Posted Sep 06, 2007 03:32 pm CDT
The New Jersey Supreme Court has refused to certify a nationwide class action against the company that makes the Vioxx painkiller, rejecting the plaintiffs’ efforts to prove losses through a “fraud on the market” theory.
A superior court judge had granted class action status to the suit against Merck & Co., and an appeals court had affirmed the decision, according to the New Jersey Star-Ledger.
But the state supreme court said in an opinion (PDF) released today that a class action was not appropriate because common fact questions did not predominate and a class action was not a superior way to resolve the dispute.
The plaintiff, a union trust fund that sponsors health benefits, sought to sue Merck & Co. on behalf of health plans that paid for Vioxx before it was withdrawn from the market.

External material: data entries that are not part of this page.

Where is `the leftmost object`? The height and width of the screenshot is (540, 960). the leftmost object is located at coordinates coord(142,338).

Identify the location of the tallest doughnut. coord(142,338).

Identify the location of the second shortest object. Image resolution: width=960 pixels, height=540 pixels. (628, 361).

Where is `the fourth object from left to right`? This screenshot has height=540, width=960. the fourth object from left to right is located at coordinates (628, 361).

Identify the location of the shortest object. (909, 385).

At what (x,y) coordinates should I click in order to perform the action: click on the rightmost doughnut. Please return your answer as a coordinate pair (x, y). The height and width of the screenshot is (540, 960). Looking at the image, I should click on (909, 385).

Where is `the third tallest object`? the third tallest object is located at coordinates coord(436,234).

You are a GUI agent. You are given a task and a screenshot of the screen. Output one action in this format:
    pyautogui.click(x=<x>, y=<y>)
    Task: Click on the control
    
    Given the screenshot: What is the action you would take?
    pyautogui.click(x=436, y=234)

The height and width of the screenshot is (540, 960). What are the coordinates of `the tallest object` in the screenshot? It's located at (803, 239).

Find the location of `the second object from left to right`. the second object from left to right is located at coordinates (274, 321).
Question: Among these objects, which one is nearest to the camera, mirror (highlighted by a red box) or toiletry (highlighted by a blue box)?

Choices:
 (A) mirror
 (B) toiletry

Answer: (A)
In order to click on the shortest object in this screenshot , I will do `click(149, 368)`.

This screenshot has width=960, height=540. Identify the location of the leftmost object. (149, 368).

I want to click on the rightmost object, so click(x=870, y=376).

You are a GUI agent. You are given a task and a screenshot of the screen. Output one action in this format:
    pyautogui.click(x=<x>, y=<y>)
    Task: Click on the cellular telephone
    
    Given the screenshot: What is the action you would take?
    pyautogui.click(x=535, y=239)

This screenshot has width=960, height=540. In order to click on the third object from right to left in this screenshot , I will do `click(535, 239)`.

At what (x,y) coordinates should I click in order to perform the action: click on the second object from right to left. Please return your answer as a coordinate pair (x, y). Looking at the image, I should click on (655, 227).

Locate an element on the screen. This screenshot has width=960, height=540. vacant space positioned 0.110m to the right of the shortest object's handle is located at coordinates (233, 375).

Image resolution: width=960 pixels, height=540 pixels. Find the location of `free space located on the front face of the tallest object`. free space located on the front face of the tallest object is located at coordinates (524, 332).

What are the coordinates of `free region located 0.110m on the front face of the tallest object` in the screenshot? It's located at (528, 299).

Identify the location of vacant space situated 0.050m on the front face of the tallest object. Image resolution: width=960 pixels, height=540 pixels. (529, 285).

The plaintiff contended Merck hid or minimized risks of the drug, found to increase the risk of heart attacks and strokes.

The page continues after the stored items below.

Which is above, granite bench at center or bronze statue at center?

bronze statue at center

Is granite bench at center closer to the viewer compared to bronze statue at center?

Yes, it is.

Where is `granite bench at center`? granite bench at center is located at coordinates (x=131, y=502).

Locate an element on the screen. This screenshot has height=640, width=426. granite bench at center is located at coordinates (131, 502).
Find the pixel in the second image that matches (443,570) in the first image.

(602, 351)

The court said fact questions would be too varied for a class action, since each health plan would have made individualized decisions about Vioxx prescriptions and suffered varying losses.
The plaintiffs had suggested losses could be proved by the analysis of experts who would determine how Merck’s alleged fraudulent marketing scheme affected drug pricing. But the court said the plaintiffs were advocating a “fraud on the market” theory that had been rejected in every context except for federal securities litigation.
The court also said other health plans had the wherewithal to bring their own suits, so a class action was not a superior method to resolve the claims.
“Plaintiff and the other third-party payors are well-organized institutional entities with considerable resources,” the court said in the per curiam opinion. “We see no disparity in bargaining power and no likelihood that the claims are individually so small that they will not be pursued. In short, we find no ground on which to conclude that this proposed nationwide class meets the test for superiority that we have traditionally required.”